While there are ways to combat IUU fishing at sea, they are often expensive and for developing countries, they can be difficult to implement, given the large ocean spaces that need to be monitored and the costs of the required technology.

As a result, port State measures are widely viewed as one of the best and most efficient ways to fight IUU fishing.

Key measures that port States signing the treaty will commit to include:

  • Foreign fishing vessels wishing to dock will be required to request permission from designated ports ahead of time, transmitting information on their activities and the fish they have on board. This will give authorities an opportunity to spot any red flags in advance.
  • Port States will conduct regular inspections of ships according to a common set of standards.

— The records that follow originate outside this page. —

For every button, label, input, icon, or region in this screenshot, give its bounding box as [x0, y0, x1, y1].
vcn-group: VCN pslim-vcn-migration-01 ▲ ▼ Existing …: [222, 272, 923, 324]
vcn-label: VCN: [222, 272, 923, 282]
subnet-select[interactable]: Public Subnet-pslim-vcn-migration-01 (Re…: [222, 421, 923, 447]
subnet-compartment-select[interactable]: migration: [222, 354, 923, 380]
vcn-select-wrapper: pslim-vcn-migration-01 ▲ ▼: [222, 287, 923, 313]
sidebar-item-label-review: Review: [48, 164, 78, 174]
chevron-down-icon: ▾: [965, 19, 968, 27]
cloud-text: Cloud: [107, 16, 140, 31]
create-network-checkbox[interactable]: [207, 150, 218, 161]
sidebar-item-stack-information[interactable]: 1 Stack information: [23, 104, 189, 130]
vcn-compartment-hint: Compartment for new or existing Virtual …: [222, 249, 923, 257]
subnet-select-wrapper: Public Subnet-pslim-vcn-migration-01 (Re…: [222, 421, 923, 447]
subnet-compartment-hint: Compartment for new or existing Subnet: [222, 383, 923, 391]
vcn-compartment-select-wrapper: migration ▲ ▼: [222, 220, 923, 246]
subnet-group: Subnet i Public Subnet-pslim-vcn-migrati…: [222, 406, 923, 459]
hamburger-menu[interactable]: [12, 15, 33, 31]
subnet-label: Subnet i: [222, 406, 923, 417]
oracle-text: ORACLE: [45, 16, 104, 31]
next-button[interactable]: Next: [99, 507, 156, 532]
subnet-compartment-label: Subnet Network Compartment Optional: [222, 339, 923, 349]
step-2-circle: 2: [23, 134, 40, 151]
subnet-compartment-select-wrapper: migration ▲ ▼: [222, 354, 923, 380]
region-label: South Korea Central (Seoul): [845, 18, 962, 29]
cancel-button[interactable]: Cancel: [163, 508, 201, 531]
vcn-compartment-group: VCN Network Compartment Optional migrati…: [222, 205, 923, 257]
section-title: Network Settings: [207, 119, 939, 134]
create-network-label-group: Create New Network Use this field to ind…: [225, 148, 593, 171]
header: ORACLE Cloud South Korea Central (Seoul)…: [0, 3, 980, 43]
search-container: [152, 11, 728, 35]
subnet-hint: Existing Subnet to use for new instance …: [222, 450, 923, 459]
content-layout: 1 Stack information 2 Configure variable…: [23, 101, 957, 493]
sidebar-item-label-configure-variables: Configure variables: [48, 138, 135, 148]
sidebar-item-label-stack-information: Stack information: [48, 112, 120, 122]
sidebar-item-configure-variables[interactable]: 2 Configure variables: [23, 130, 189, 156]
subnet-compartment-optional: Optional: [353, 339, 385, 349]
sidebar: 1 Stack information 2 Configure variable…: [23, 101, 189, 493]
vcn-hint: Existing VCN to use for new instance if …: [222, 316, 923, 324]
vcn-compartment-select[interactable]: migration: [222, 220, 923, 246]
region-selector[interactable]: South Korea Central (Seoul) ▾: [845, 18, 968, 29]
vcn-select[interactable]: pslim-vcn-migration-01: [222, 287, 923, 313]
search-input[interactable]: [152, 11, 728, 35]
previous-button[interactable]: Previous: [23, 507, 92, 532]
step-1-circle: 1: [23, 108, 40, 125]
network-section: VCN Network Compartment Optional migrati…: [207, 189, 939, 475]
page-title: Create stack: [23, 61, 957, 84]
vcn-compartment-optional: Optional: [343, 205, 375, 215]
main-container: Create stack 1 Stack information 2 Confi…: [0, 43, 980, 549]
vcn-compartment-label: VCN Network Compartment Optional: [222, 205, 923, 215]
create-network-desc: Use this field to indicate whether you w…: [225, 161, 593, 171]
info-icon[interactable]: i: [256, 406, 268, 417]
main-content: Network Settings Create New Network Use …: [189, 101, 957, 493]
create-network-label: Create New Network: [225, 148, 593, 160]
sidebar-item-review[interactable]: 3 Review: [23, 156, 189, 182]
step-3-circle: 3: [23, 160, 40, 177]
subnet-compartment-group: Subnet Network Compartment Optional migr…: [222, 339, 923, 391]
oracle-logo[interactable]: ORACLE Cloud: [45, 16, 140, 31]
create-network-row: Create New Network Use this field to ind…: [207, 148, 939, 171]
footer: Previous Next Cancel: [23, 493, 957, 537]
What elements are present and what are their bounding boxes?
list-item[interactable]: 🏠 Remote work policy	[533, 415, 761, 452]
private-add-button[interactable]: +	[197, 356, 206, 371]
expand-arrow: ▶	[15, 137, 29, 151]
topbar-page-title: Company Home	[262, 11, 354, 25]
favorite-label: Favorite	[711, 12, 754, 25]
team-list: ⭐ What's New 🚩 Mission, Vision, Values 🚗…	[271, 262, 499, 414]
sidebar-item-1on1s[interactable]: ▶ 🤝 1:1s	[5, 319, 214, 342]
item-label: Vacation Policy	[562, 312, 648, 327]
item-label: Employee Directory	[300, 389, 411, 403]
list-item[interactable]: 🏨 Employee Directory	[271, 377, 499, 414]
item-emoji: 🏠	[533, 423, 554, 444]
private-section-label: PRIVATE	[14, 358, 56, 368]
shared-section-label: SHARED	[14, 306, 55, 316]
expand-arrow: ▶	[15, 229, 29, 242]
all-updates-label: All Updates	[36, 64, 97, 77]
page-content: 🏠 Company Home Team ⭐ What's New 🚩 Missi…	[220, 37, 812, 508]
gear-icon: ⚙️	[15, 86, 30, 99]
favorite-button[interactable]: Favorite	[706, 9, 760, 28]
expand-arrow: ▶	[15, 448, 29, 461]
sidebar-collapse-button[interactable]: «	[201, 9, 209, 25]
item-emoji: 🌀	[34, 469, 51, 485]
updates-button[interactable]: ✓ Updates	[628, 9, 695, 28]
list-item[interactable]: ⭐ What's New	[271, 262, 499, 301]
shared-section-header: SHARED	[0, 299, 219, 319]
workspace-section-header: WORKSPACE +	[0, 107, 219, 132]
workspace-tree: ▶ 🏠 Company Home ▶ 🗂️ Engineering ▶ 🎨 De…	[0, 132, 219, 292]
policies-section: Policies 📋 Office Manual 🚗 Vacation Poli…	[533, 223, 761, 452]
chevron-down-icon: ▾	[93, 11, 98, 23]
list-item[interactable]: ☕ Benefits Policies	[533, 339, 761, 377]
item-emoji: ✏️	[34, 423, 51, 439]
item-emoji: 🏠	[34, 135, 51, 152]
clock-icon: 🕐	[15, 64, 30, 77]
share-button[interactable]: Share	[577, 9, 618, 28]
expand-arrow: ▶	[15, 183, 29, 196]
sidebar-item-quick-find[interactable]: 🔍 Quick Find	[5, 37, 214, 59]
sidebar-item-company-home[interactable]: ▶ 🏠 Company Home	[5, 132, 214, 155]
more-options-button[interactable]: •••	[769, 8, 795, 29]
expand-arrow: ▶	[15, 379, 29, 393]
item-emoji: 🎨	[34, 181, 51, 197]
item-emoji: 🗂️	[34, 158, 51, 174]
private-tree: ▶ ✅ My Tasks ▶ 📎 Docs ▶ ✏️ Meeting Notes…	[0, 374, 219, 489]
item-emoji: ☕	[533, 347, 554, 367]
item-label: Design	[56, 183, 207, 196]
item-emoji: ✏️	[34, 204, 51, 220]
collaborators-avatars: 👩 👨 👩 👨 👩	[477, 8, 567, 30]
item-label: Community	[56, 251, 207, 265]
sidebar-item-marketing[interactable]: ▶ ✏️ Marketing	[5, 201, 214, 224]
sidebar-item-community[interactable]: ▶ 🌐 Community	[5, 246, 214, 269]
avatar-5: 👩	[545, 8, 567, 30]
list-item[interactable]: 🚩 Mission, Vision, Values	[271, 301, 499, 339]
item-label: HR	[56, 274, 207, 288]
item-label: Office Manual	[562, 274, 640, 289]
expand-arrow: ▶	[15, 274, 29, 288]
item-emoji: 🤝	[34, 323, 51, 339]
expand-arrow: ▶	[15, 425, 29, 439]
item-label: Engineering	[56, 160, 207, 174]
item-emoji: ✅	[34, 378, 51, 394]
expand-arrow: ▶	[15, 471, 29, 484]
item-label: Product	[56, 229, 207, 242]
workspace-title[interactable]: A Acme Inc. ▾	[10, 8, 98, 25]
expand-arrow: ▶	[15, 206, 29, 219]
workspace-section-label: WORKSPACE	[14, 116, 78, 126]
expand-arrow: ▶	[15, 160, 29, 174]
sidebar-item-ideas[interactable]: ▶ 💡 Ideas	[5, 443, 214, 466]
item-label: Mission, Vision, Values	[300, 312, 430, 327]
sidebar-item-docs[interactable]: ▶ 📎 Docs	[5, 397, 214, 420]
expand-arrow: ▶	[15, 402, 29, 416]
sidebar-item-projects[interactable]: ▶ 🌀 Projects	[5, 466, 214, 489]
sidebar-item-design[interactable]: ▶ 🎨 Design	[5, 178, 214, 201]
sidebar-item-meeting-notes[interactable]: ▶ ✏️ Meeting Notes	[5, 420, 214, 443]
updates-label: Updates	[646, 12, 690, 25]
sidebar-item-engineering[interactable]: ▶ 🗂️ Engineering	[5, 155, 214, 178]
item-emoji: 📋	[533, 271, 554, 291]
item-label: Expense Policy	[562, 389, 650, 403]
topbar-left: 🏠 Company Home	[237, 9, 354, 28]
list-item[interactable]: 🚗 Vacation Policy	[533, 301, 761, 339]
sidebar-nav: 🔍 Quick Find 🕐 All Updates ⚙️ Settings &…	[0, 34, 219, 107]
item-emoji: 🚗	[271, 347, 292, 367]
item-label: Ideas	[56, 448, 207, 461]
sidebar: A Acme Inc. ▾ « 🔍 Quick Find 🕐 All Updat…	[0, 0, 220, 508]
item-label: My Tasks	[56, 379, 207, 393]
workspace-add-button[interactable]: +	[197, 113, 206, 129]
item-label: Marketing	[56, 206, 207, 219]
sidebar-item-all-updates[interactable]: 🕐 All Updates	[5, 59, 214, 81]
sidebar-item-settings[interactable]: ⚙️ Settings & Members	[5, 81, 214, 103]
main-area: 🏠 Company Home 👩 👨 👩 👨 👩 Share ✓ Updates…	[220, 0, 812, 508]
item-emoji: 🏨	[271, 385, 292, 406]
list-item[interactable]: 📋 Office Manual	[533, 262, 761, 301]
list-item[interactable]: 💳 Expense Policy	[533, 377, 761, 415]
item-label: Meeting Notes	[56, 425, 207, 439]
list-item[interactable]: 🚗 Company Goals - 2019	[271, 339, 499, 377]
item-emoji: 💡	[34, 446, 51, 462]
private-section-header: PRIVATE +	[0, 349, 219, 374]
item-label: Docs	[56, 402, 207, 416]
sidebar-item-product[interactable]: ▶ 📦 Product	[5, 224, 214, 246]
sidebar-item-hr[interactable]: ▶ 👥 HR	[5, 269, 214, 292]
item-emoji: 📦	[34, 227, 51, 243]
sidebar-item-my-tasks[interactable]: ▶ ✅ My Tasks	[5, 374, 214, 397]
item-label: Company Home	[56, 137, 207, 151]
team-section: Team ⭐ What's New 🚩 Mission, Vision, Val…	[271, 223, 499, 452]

Reviews of ship papers, surveys of fishing gear, examining catches and checking a ship's records can often reveal if it has engaged in IUU fishing.
  • They also must ensure that ports are adequately equipped and inspectors properly trained.
  • When a vessel is denied access, port states must communicate that information publicly and national authorities of the country whose flag the vessel is flying must take follow-up action.


These measures apply to foreign fishing vessels not flying the flag of port states, however countries can apply them to their own fishing fleets as well.

Parties to the agreement are obliged to undertake regular monitoring of compliance, with a major review scheduled to occur four years after the Agreement first takes effect.